Workspace-private storage (under .orbit/state/ only, not checked in). Loses cross-collaborator value; same defect as agent MEMORY.md for this content type. See 4_decisions.md ADR-003.

3. What May Be Distinctive

Three properties separate this design from the prior art it draws on.

3.1 Push-based delivery for natural-language knowledge

Linter rules push (they fire on save). Wikis pull (you have to look). Project-learnings is push-based for natural-language, judgment-shaped knowledge — a combination the prior art doesn’t cover. The closest analog is vendor-specific “rules files” (Cursor, Continue), but those are unscoped and vendor-locked; the design here is scope-filtered and cross-agent.

3.2 Native to the dev-loop infrastructure

Most “team knowledge base” tools live outside the dev loop — a separate web app, a wiki, a chat channel. Project-learnings lives in .orbit/learnings/ next to .orbit/tasks/, with the same lifecycle, the same git semantics, and the same MCP surface. The friction of authoring is whatever the agent’s friction-of-running-an-Orbit-tool-call is, which is roughly zero. The friction of consumption is also roughly zero, because injection is automatic.

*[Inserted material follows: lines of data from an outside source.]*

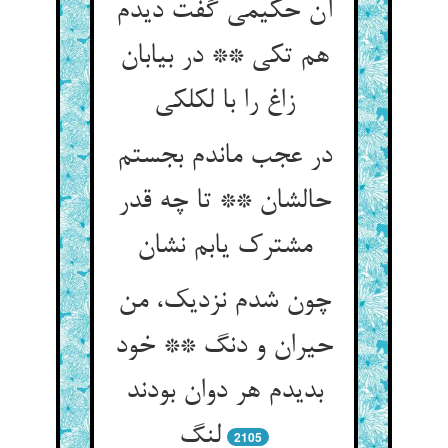
آن حکیمی گفت دیدم
هم تکی ** در بیابان
زاغ را با لکلکی‏
در عجب ماندم بجستم
حالشان ** تا چه قدر
مشترک یابم نشان‏
چون شدم نزدیک، من
حیران و دنگ ** خود
بدیدم هر دوان بودند
لنگ‏
2105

3.3 Lifecycle bound to code via the knowledge graph

A learning that references a function the graph no longer recognizes is flagged stale automatically. This is a small thing, but it directly attacks the most common failure mode of long-lived knowledge bases: stale content that’s still being served. The phase-1 implementation is conservative (opportunistic checks, manual prune); phase 2 ties it more tightly into the graph rebuild path.

4. References

4.1 Orbit-internal

docs/design/CONVENTIONS.md — folder layout, frontmatter, ADR template.
docs/design/orbit-search/ — phase 2 dependency for semantic-similarity ranking.
docs/design/knowledge-graph/ — phase 2 dependency for symbol-aware scope and staleness detection.
docs/design/task-sync/ — relevant for whether learnings should sync across machines (decision: yes, via the same checked-in path tasks use).
CLAUDE.md — friction-reports section is the closest existing precedent for agent-authored project artifacts.
orbit-create-task skill (~/.claude/skills/orbit-create-task/) — the authoring shape orbit-learnings will mirror.

4.2 External

Continue.dev rules files — https://docs.continue.dev/customization/rules. Vendor-specific approximation of layer-1 push injection.
Cursor .cursorrules — same shape, different vendor. Cited as evidence the form is in demand and as an example of why a cross-agent design is needed.
Anthropic Claude Code hooks — https://docs.claude.com/en/docs/claude-code/hooks. The mechanism layer 3 uses.
Reciprocal Rank Fusion (Cormack, Clarke, Büttcher 2009) — same fusion algorithm orbit-search uses; relevant once phase 2 fuses path-glob matches with cosine matches.
“The Documentation System” / Diátaxis framework — https://diataxis.fr/. Useful taxonomy for what isn’t a learning (tutorials, reference, how-to, explanation) and therefore what belongs elsewhere.

Task References

[T20260510-11] — Design + build project-learnings system as native Orbit primitive. The task that produced this folder.

Resolve any task above with orbit task show <ID> or git log --grep=<ID>.